• **GOAL OF THE EXERCISE**
Please quote only the lines that start at the one with "我可以插的更深。 由于与阿国并排而立，彼此可以清楚的看" and go on to the last line of the data, both ends kept.

* * *

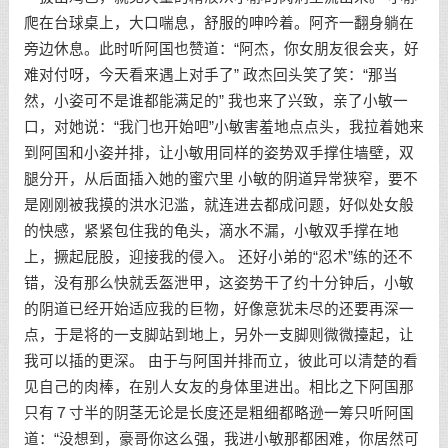
爬在台球桌上，大口喘息，舒服的呻吟着。阿齐一翻身躺在
旁边休息。此时听阿国也赞道：“阿杰，你女朋友很会夹，好
难对付呀，今天看来遇上对手了” 政杰回头笑了笑：“那当
然，小姿可不是谁都能满足的” 我也来了兴致，亲了小敏一
口，对她说：“我门也开始吧”小敏害羞地点点头，我拉着她来
到阿国和小姿并排，让小敏用同样的姿势双手撑住墙壁，双
腿分开，从后面插入她的蜜穴里 小敏的阴道异常狭窄，要不
是刚刚被我摸的洪水氾滥，就连进去都成问题，好似处女般
的快感，紧紧包住我的龟头，滴水不漏，小敏双手撑在地
上，撅起屁股，迎接我的侵入。 还好小弟的“忍术”练的还不
错，没有那么快就丢盔泄甲，这姿势干了约十分钟后，小敏
的阴道已经开始适应我的巨物，好像意犹未尽的还要再深一
点，于是将的一支脚站到地上，另外一支脚则微微擡起，让
我可以插的更深。 由于与阿国并排而立，彼此可以清楚的看
见自己的肉棒，在别人女友的身体里进出。相比之下阿国那
只有７寸半的阴茎无论是长度还是粗细都略逊一筹只听阿国
道：“没想到，豪哥你这么强，我进小敏那都困难，你居然可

* * *

• **ANSWER TO THE PROBLEM**
我可以插的更深。 由于与阿国并排而立，彼此可以清楚的看
见自己的肉棒，在别人女友的身体里进出。相比之下阿国那
只有７寸半的阴茎无论是长度还是粗细都略逊一筹只听阿国
道：“没想到，豪哥你这么强，我进小敏那都困难，你居然可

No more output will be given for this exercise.